Public Preview: Expanded GenAI Gateway capabilities in Azure API Management
Related Products
We are excited to announce new enhancements to our GenAI Gateway capabilities, specifically designed for large language model (LLM) use cases. Building on our initial release in May 2024, we are introducing new policies to support a wider range of LLMs via the Azure AI Model Inference API. These new policies offer the same robust functionality as our initial offerings but are now compatible with a broader array of models available in Azure AI Studio.
Key Highlights of the New GenAI Policies:
- LLM Token Limit Policy (Preview): This policy allows you to define and enforce token limits for interactions with large language models, helping manage resource usage and control costs. It automatically blocks requests that exceed the set token limit, preventing overuse and ensuring fair usage across applications.
- LLM Emit Token Metric Policy (Preview): Gain detailed insights into token consumption with this policy, which emits metrics in real-time. It provides valuable information on token usage patterns, aiding in cost management by allowing you to attribute costs to different teams, departments, or applications.
- LLM Semantic Caching Policy (Preview): Designed to enhance efficiency and reduce costs, this policy caches responses based on the semantic content of prompts.

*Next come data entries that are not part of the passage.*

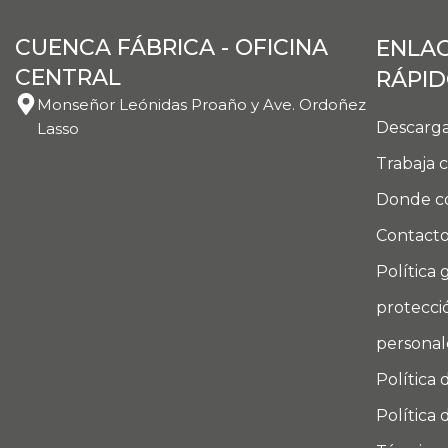
CUENCA FÁBRICA - OFICINA
ENLA
CENTRAL
RÁPI
Monseñor Leónidas Proaño y Ave. Ordoñez
Descarga
Lasso
Trabaja 
Donde c
Contact
Política 
protecci
personal
Política 
Política 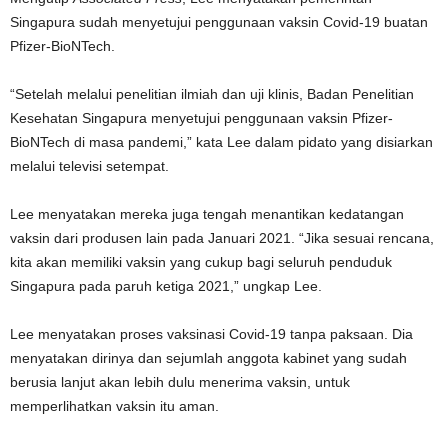
Singapura sudah menyetujui penggunaan vaksin Covid-19 buatan
Pfizer-BioNTech.
“Setelah melalui penelitian ilmiah dan uji klinis, Badan Penelitian
Kesehatan Singapura menyetujui penggunaan vaksin Pfizer-
BioNTech di masa pandemi,” kata Lee dalam pidato yang disiarkan
melalui televisi setempat.
Lee menyatakan mereka juga tengah menantikan kedatangan
vaksin dari produsen lain pada Januari 2021. “Jika sesuai rencana,
kita akan memiliki vaksin yang cukup bagi seluruh penduduk
Singapura pada paruh ketiga 2021,” ungkap Lee.
Lee menyatakan proses vaksinasi Covid-19 tanpa paksaan. Dia
menyatakan dirinya dan sejumlah anggota kabinet yang sudah
berusia lanjut akan lebih dulu menerima vaksin, untuk
memperlihatkan vaksin itu aman.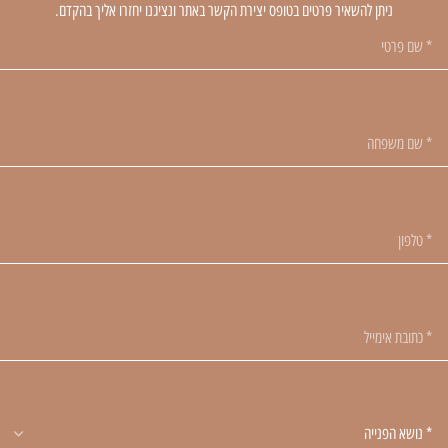
ניתן להשאיר פרטים בטופס יצירת הקשר באתר ונציגנו יחזרו אליך בהקדם.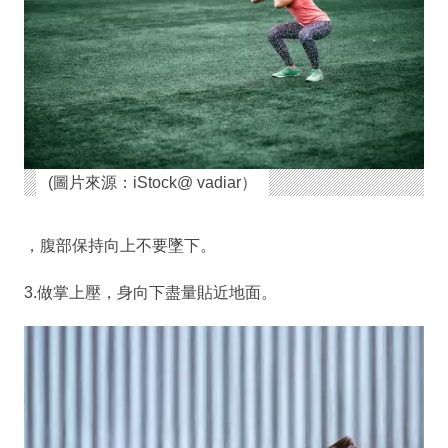
(圖片來源：iStock@ vadiar）
，腹部保持向上不要墜下。
3.做掌上壓，身向下盡量貼近地面。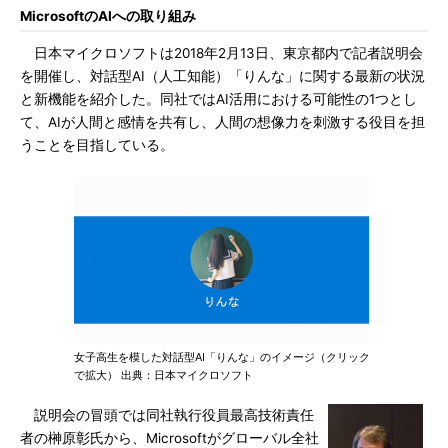
MicrosoftのAIへの取り組み
日本マイクロソフトは2018年2月13日、東京都内で記者説明会
を開催し、対話型AI（人工知能）「りんな」に関する最新の状況
と新機能を紹介した。同社ではAI活用における可能性の1つとし
て、AIが人間と感情を共有し、人間の想像力を刺激する役目を担
うことを目指している。
女子高生を模した対話型AI「りんな」のイメージ（クリック
で拡大） 出典：日本マイクロソフト
説明会の冒頭では同社執行役員最高技術責任
者の榊原彰氏から、Microsoftがグローバル全社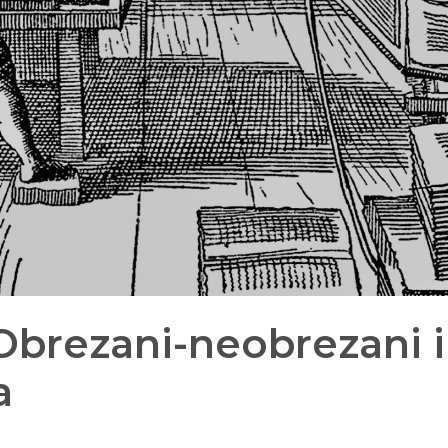
Obrezani-neobrezani i
a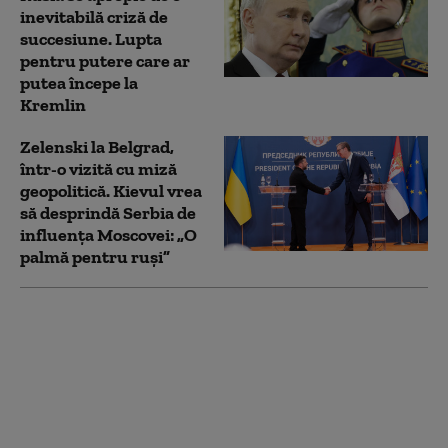
inevitabilă criză de
succesiune. Lupta
pentru putere care ar
putea începe la
Kremlin
Zelenski la Belgrad,
într-o vizită cu miză
geopolitică. Kievul vrea
să desprindă Serbia de
influența Moscovei: „O
palmă pentru ruși”
SUA au convins
Ucraina să nu mai
atace conducta CPC şi
petrolierele non-
ruseşti din Marea
Neagră (Bloomberg)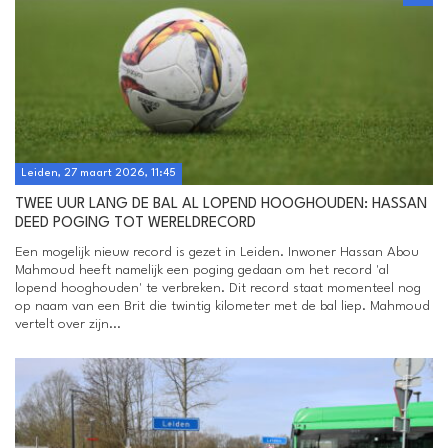
Leiden, 27 maart 2026, 11:45
TWEE UUR LANG DE BAL AL LOPEND HOOGHOUDEN: HASSAN
DEED POGING TOT WERELDRECORD
Een mogelijk nieuw record is gezet in Leiden. Inwoner Hassan Abou
Mahmoud heeft namelijk een poging gedaan om het record 'al
lopend hooghouden' te verbreken. Dit record staat momenteel nog
op naam van een Brit die twintig kilometer met de bal liep. Mahmoud
vertelt over zijn...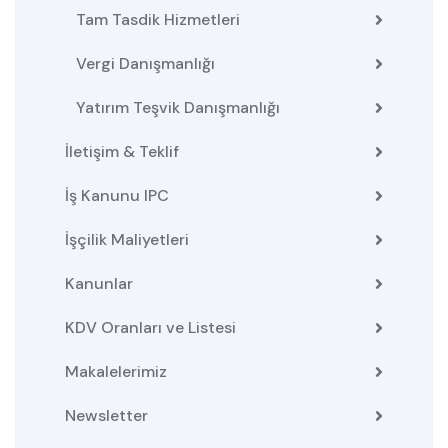
Tam Tasdik Hizmetleri
Vergi Danışmanlığı
Yatırım Teşvik Danışmanlığı
İletişim & Teklif
İş Kanunu IPC
İşçilik Maliyetleri
Kanunlar
KDV Oranları ve Listesi
Makalelerimiz
Newsletter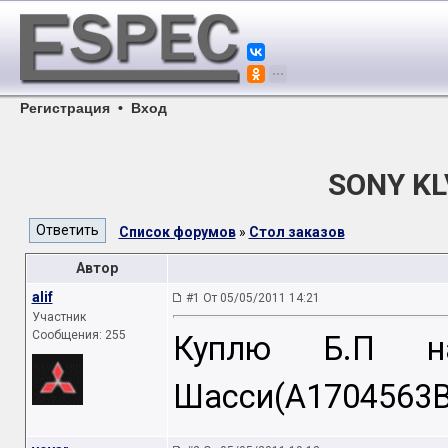
Регистрация
•
Вход
SONY KL
Список форумов
»
Стол заказов
Автор
alif
#1 От 05/05/2011 14:21
Участник
Сообщения: 255
Куплю Б.П н
Шасси(A1704563B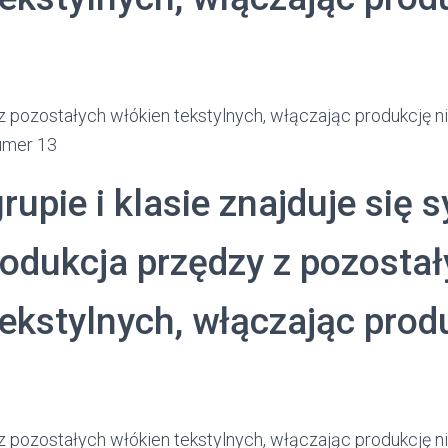
 pozostałych włókien tekstylnych, włączając produkcję nic
numer 13
grupie i klasie znajduje się 
odukcja przędzy z pozosta
tekstylnych, włączając prod
 pozostałych włókien tekstylnych, włączając produkcję nic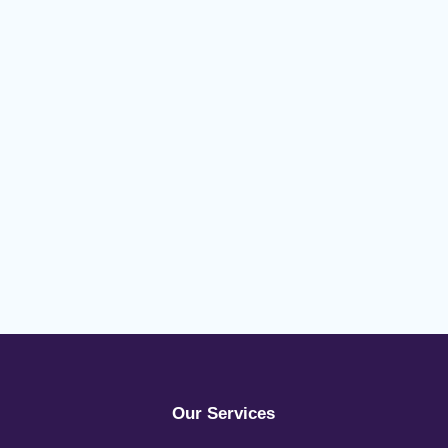
Our Services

By reducing redundant model inferences and lowering latency, it optimizes resource utilization and speeds up response times for frequently requested queries.
These enhancements ensure efficient, cost-effective, and powerful LLM usage, allowing you to take full advantage of the models available in Azure AI. With seamless integration and enhanced monitoring capabilities, Azure API Management continues to empower your intelligent applications with advanced AI functionalities.
Start exploring these new policies today and elevate your application development with Azure API Management!